Continuous manufacturing method used to make generic lomustine
The goal is to improve manufacturing flexibility, enhance quality and uniformity, while lowering the costs for patients…
Researchers at Purdue University have developed an innovative and cost-effective continuous manufacturing method to make generic lomustine.
The team synthesised lomustine – an important agent for treatment of brain tumours and Hodgkin’s lymphoma – using continuous flow methodology, and it is thought the approach could be applied to other products.
“Desorption electrospray ionisation mass spectrometry (DESI-MS) was used to quickly explore a large number of reaction conditions for one of the reaction steps and guide the efficient translation of optimised conditions to continuous lomustine production,” write the authors in Organic Process Research and Development.
“Using only four inexpensive commercially available starting materials and a total residence time of nine minutes, lomustine was prepared via a linear sequence of two chemical reactions performed separately in two telescoped flow reactors.”
The Food and Drug Administration (FDA) wants the pharmaceutical industry to get away from making drugs using the traditional batch method and switch to continuous manufacturing.
In February, the FDA put out a statement saying the continuous process allows manufacturers to more easily scale operations to meet demand and should help reduce drug shortages. The statement also said continuous manufacturing can provide a more robust, lower cost and diverse supply of drug products.
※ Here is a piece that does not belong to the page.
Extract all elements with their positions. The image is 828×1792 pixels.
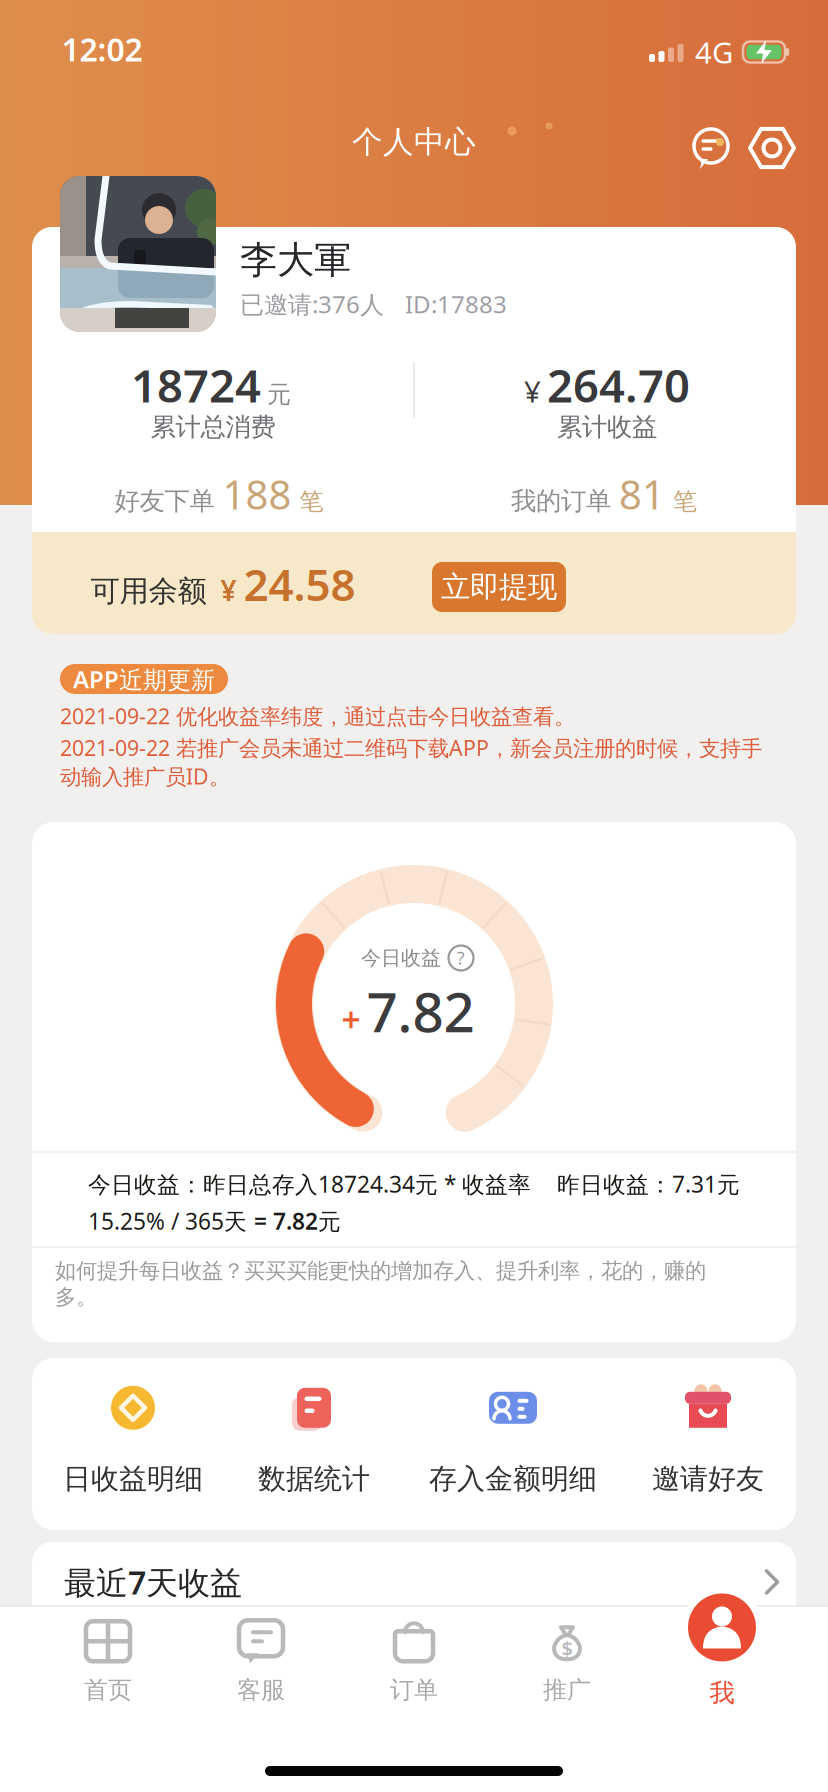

Professor David Thompson, from Purdue’s Department of Chemistry and a member of the Purdue University Center for Cancer Research, began working on applying his continuous manufacturing process for lomustine after reading an article written by Dr Henry Friedman, a neuro-oncologist from Duke University, about how the cost of lomustine had risen dramatically.
His aim was to make lomustine quickly and cheaply, and within six months, Thompson’s team developed a method to make lomustine at a rate equivalent to one dose every two hours using continuous manufacture. His group is now developing methods to scale up the production rate.
“All of this is happening in a space that is the size of a small desk. A very small footprint,” Thompson said.